Mark regularly represents both corporate clients, including CSL, CBRE, Alibaba and others, and private equity sponsors, both large-cap and middle-market, including KKR, Blackstone, Snow Phipps (now TruArc Partners) and Lexington Partners. Mark also regularly works for many of the portfolio companies of his private equity clients. 

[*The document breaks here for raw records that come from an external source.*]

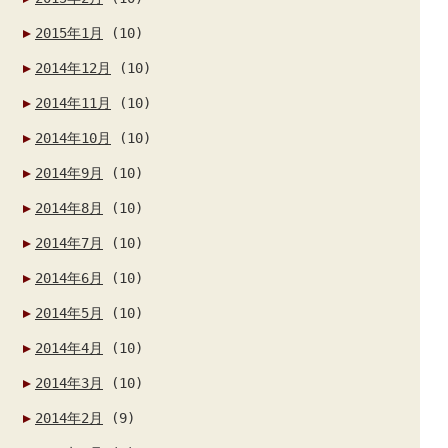
2015年1月
(10)
2014年12月
(10)
2014年11月
(10)
2014年10月
(10)
2014年9月
(10)
2014年8月
(10)
2014年7月
(10)
2014年6月
(10)
2014年5月
(10)
2014年4月
(10)
2014年3月
(10)
2014年2月
(9)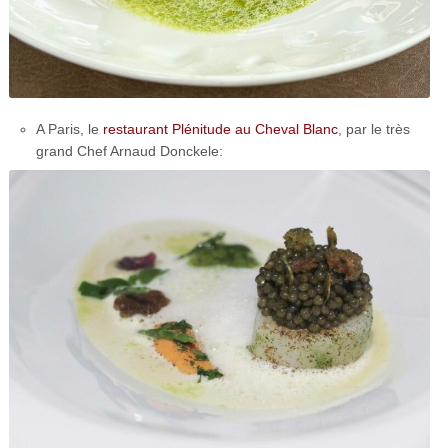
A Paris, le
restaurant Plénitude au Cheval Blanc
, par le très
grand Chef Arnaud Donckele: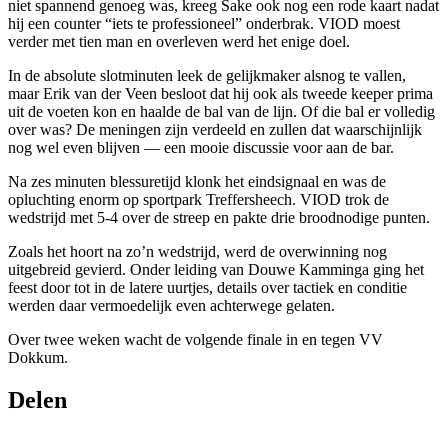
niet spannend genoeg was, kreeg Sake ook nog een rode kaart nadat
hij een counter “iets te professioneel” onderbrak. VIOD moest
verder met tien man en overleven werd het enige doel.
In de absolute slotminuten leek de gelijkmaker alsnog te vallen,
maar Erik van der Veen besloot dat hij ook als tweede keeper prima
uit de voeten kon en haalde de bal van de lijn. Of die bal er volledig
over was? De meningen zijn verdeeld en zullen dat waarschijnlijk
nog wel even blijven — een mooie discussie voor aan de bar.
Na zes minuten blessuretijd klonk het eindsignaal en was de
opluchting enorm op sportpark Treffersheech. VIOD trok de
wedstrijd met 5-4 over de streep en pakte drie broodnodige punten.
Zoals het hoort na zo’n wedstrijd, werd de overwinning nog
uitgebreid gevierd. Onder leiding van Douwe Kamminga ging het
feest door tot in de latere uurtjes, details over tactiek en conditie
werden daar vermoedelijk even achterwege gelaten.
Over twee weken wacht de volgende finale in en tegen VV
Dokkum.
Delen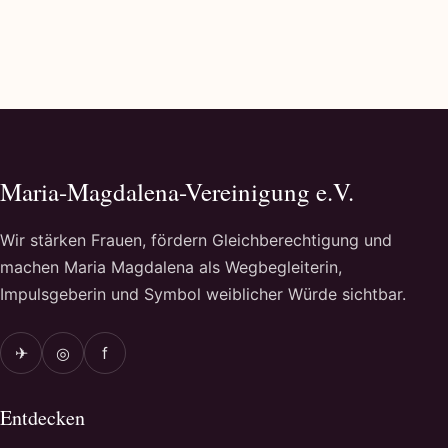
Maria-Magdalena-Vereinigung e.V.
Wir stärken Frauen, fördern Gleichberechtigung und
machen Maria Magdalena als Wegbegleiterin,
Impulsgeberin und Symbol weiblicher Würde sichtbar.
✈
◎
f
Entdecken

Mark has been recognized by IFLR1000 as a “Highly Regarded” attorney for his work in M&A and private equity. Mark currently is based in New York, and previously spent eight years resident in the Firm’s London office and practiced as a registered foreign lawyer in the Firm’s Hong Kong office. Mark co-chairs the Firm’s Insurance Committee and serves on the Firm’s Business Development Committee.

Work Highlights

  • KKR in numerous transactions, including the $1.4 billion acquisition of PharMerica and in PharMerica’s strategic combination with BrightSpring Health Services; the acquisition of Heartland Dental; the $2.0 billion sale of Aricent; the acquisition of PetVet Care Centers; the $5.5 billion sale of Capsugel; the acquisition of Epicor Software; the sale of Ipreo Holdings; the $21.2 billion acquisition of Alliance Boots (UK) and its subsequent business combination with Walgreen Co.; the $7.2 billion acquisition of Samson Resources; the $5.8 billion sale of Oriental Brewery (Korea); and acquisitions of or investments in Qingdao Haier Co., Ltd. (China), Gland Pharma Limited (India), Weststar Aviation Services Sdn. Bhd. (Malaysia), PT Tiga Pilar Sejahtera Food Tbk. (Indonesia), Alliance Tires Group B.V. (India), Fotolia Holdings, Inc., and BMG Rights Management GmbH (Germany)
  • CBRE in its announced acquisition a 60% interest in and strategic partnership with Turner & Townsend and its investment in Industrious
  • CBRE Acquisition Holdings (a SPAC sponsored by CBRE) in its announced business combination with Altus Power
  • CSL in its acquisition of Vitaeris, its exclusive license of a novel late-stage gene therapy candidate for hemophilia B patients from uniQure, and the formation of the CoVIg-19 Plasma Alliance
  • Gardner Denver Holdings, Inc. in its merger with Ingersoll-Rand plc’s Industrial segment
  • Blackstone in multiple transactions, including its investment in JDA Software (now Blue Yonder), its investment in PEM Manufacturing, its sale of Emcure Pharmaceuticals (India) and its investment in Agile Electric (India)
  • Lexington Partners in multiple secondary transactions, including TPG Asia V and VI, Metalmark and interests in Asian-based portfolio companies owned by Warburg Pincus Private Equity XI L.P.
  • Snow Phipps in multiple transactions, including its acquisition of Prototek, its acquisition of BlackHawk Industrial Distribution, its acquisition and subsequent disposition of Winchester Electronics Corporation and other engagements
  • Alibaba Group in several acquisitions and investments
  • Global Medical Response (formerly Air Medical Group), in its acquisition of Air Medical Resources Group and other matters
  • PRA Health Sciences in a technology investment
  • Toshiba Medical Systems in its acquisition of Vital Images

From 2000 to 2008, Mark was resident in the Firm’s London office, during which time he worked on many European cross-border transactions, including the acquisitions of U.N Ro-Ro Isletmeleri AS (Turkey, 2007); Alliance Boots plc (UK, 2007); ProSiebenSat.1 AG (Germany, 2007); Tarkett SA (France, 2007); NXP BV (Netherlands, 2006); PagesJaunes Groupe SA (France, 2006); BIS Cleanaway Ltd (Australia, 2006); FL Selenia SpA (Italy, 2005); SBS Broadcasting Sarl (Luxembourg, 2005); Maxeda (f/k/a Vendex KBB) (Netherlands, 2004); MTU Aero Engines GmbH (Germany, 2003); and Legrand (France, 2002). Several of these transactions were the largest transactions of their kind at the time of announcement. The Alliance Boots acquisition today continues to rank as the largest-ever buyout in Europe and was the first relating to an FTSE 100 company.  

Mark received his J.D. from Columbia Law School in 1995, where he was a Harlan Fiske Stone Scholar. He received his B.S., high honors, from Rochester Institute of Technology in 1992.